2008, Taobao will pay treasure separate out. The underlying business of the transaction is called the Transaction Center TC (Trade Center), which involves atomic operations such as orders. The upper level of the transaction is called the Transaction Management TM (Trade Manager) and does not involve the operation of the logistics.

Thus, the emergence of the second landmark project-system split was born. This is exactly what we were told at the Ali Round table by an employee of the Senate--the "change engine for a high-speed flight"--so breathtaking a refactoring mission. These component partitions are so difficult that I can't really understand the complex logic diagram ... In short, Taobao middleware was born.
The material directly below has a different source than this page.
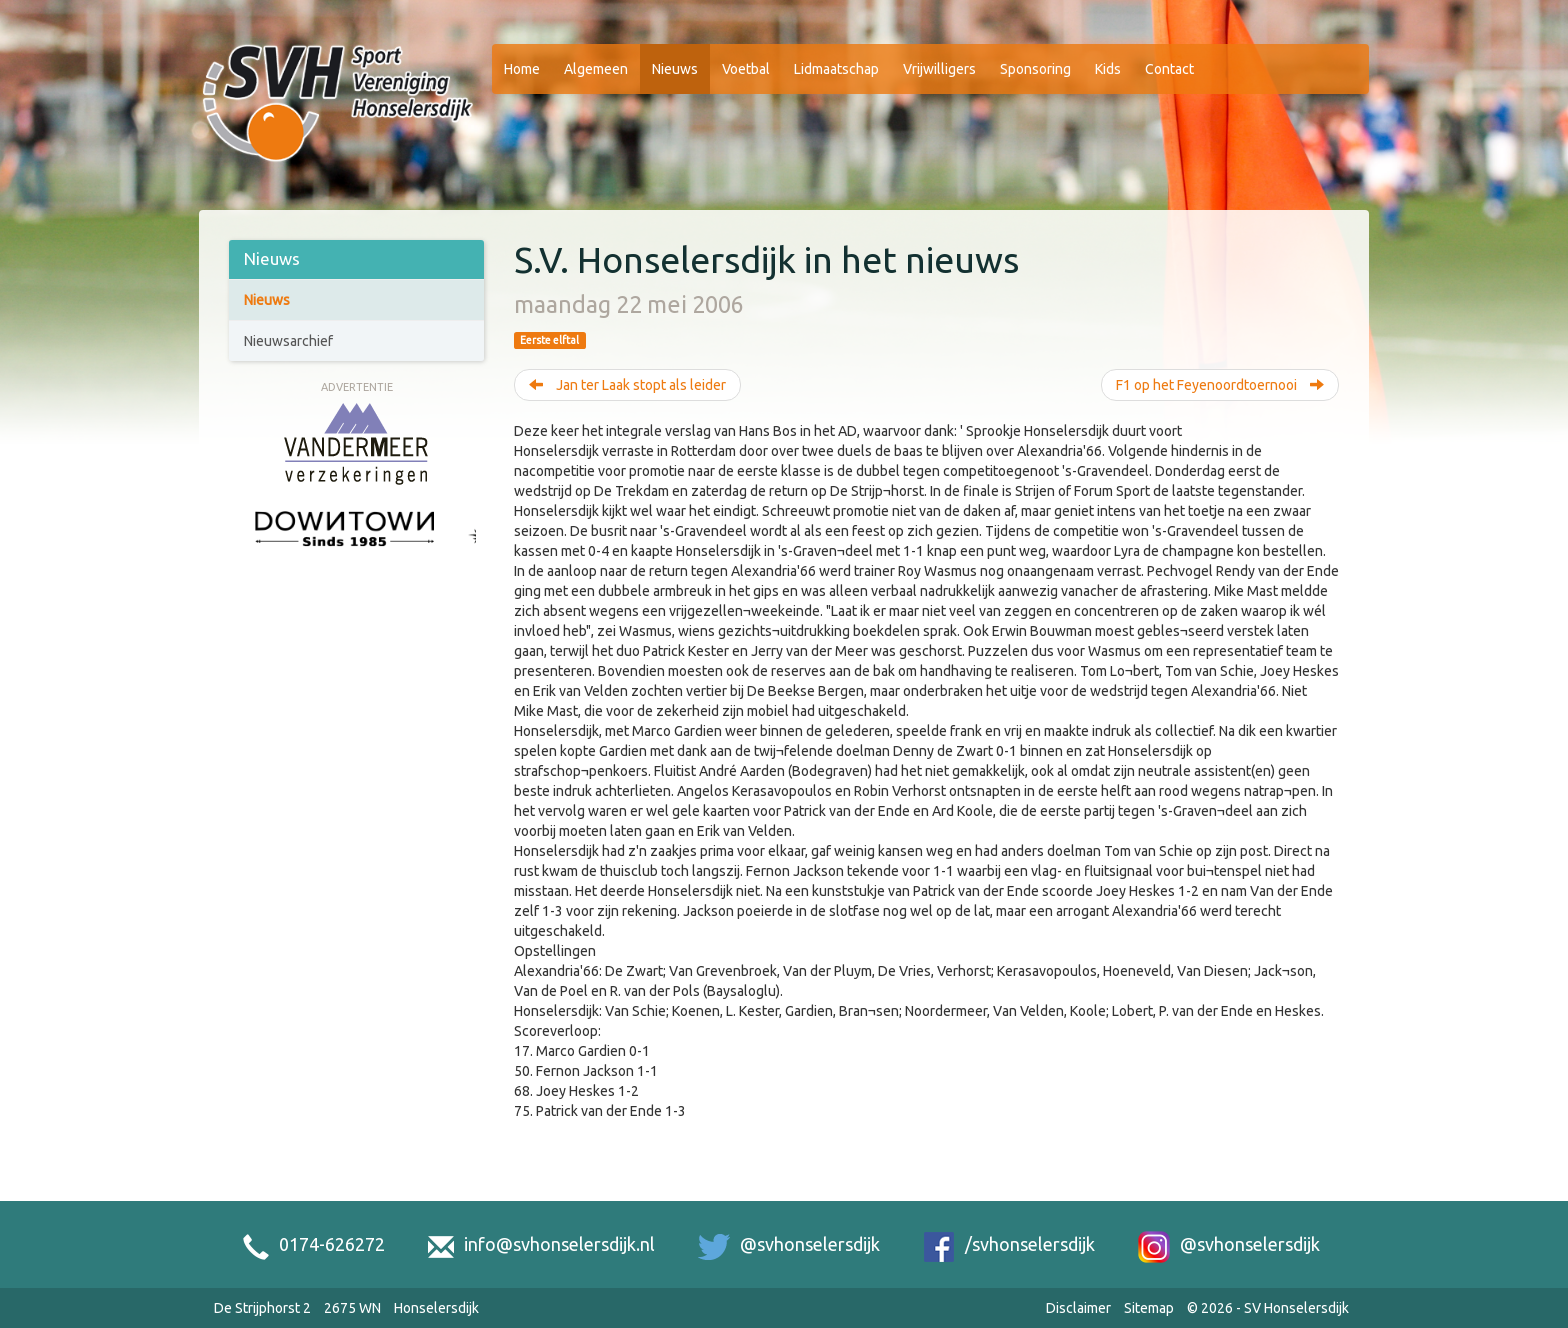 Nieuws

HSF (High Performance Service Framework): The core, the nickname is very comfortable. Please see the author's blog http://www.blogjava.net/BlueDavy/archive/2008/01/24/177533.html

Notify (Message middleware): Taobao independent development of Message Queuing products. Support for 1 billion + message notifications.
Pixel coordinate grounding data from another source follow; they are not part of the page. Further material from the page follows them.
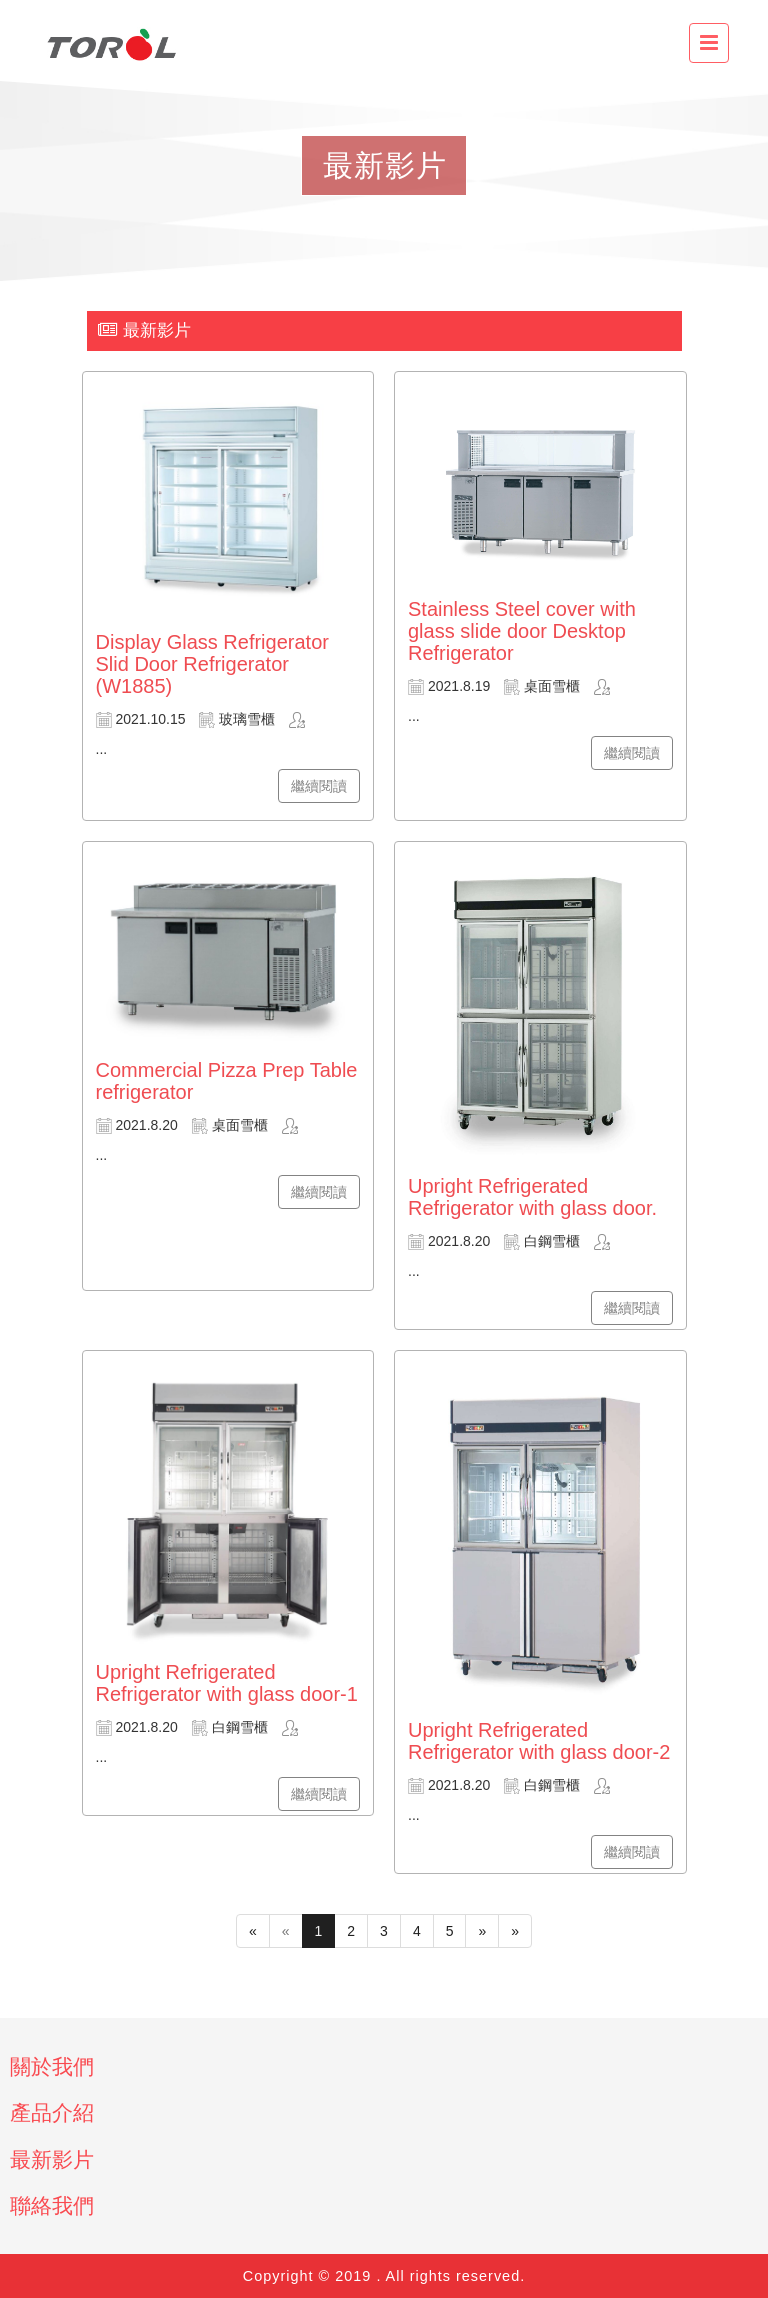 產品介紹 (52, 2112)
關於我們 (52, 2066)
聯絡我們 (52, 2205)
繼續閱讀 (319, 786)
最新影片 (52, 2159)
TDDL (Distributed data Access Layer): Optimizes the Dbroute, separates the JDBC and the DB, is responsible for the database optimization work.

Tbsession: Because the session is saved in the server, but the user may be passive frequent switching server, Taobao design idea is to save session information in cookies, and finally use Tair to save.

Ali's open platform is also quite historical, interested can visit Http://open.taobao.com/index.htm Eight, summary

When you are in the industry, you can learn from the boss, and when you become the industry boss, you need to constantly surpass yourself, with your own power to change the entire industry, and the world. Whether it is Huawei or Ali, when the top of the industry, the responsibility is even more important.

Always feel that they want to follow the flow, but the heart is unwilling. Now have the opportunity to access the best Internet sites in China, has been honored for their years of dedication, while constantly encouraging themselves, you need to become stronger to integrate into this group.

Any heavy and road far, longitudinal hope Ali Treasure These years of development, those who are unknown but the courage to explore the most lovable people, encounter problems never admit defeat, there will always be a way to solve. As the Ali Round Table HR said, "Everyone here is a toss-and-call person," I admit that I was ashamed of myself, my body has been unable to guarantee the fight without scruples, although every day to go running, the foundation or not, want to become a martial arts people, the longer road need me to stick to go on, willpower, I can have.

Stick to study, study hard, practice study. I hope I can stick to these three-point creed.

Quite admire the general idea of horse and people work, but also admire so many powerful and loyal subordinates, they are worthy of their worth.

Contact Us

The content source of this page is from Internet, which doesn't represent Alibaba Cloud's opinion; products and services mentioned on that page don't have any relationship with Alibaba Cloud. If the content of the page makes you feel confusing, please write us an email, we will handle the problem within 5 days after receiving your email.

If you find any instances of plagiarism from the community, please send an email to: info-contact@alibabacloud.com and provide relevant evidence. A staff member will contact you within 5 working days.

A Free Trial That Lets You Build Big!

Start building with 50+ products and up to 12 months usage for Elastic Compute Service

  • Sales Support

    1 on 1 presale consultation

  • After-Sales Support

    24/7 Technical Support 6 Free Tickets per Quarter Faster Response

  • Alibaba Cloud offers highly flexible support services tailored to meet your exact needs.